**TASK INSTRUCTIONS**
Every line in the records below between the one holding "문화 속에 담긴 현실을 모색하는 곳" and the one holding "는 에 대해 그런 파격적인 표현을 담은 호평을 내놨다. 그는", inclusive, is to be set down exactly; all other lines are to be left out.

Stored items
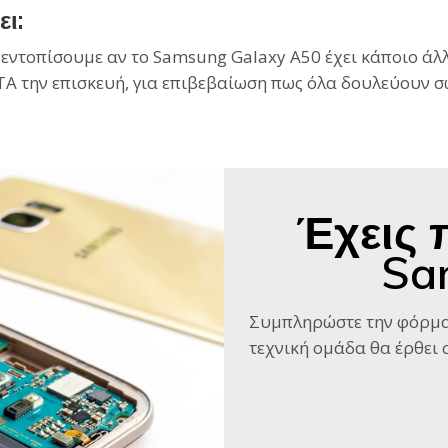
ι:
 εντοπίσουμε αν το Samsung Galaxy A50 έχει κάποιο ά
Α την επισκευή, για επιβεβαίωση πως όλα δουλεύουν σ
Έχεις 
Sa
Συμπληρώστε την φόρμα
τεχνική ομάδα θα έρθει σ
---
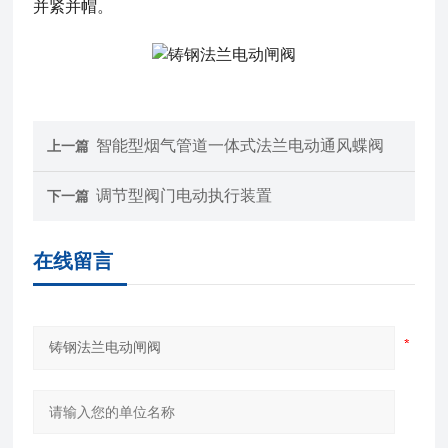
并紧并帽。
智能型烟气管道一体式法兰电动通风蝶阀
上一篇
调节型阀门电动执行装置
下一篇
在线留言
...
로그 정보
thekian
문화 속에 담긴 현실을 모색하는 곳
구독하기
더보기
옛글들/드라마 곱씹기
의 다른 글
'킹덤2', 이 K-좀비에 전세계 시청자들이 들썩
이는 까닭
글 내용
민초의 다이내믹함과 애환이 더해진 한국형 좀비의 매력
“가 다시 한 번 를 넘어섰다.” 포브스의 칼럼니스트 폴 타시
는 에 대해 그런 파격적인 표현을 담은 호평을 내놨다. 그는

**FINAL ANSWER**
문화 속에 담긴 현실을 모색하는 곳
구독하기
더보기
옛글들/드라마 곱씹기
의 다른 글
'킹덤2', 이 K-좀비에 전세계 시청자들이 들썩
이는 까닭
글 내용
민초의 다이내믹함과 애환이 더해진 한국형 좀비의 매력
“가 다시 한 번 를 넘어섰다.” 포브스의 칼럼니스트 폴 타시
는 에 대해 그런 파격적인 표현을 담은 호평을 내놨다. 그는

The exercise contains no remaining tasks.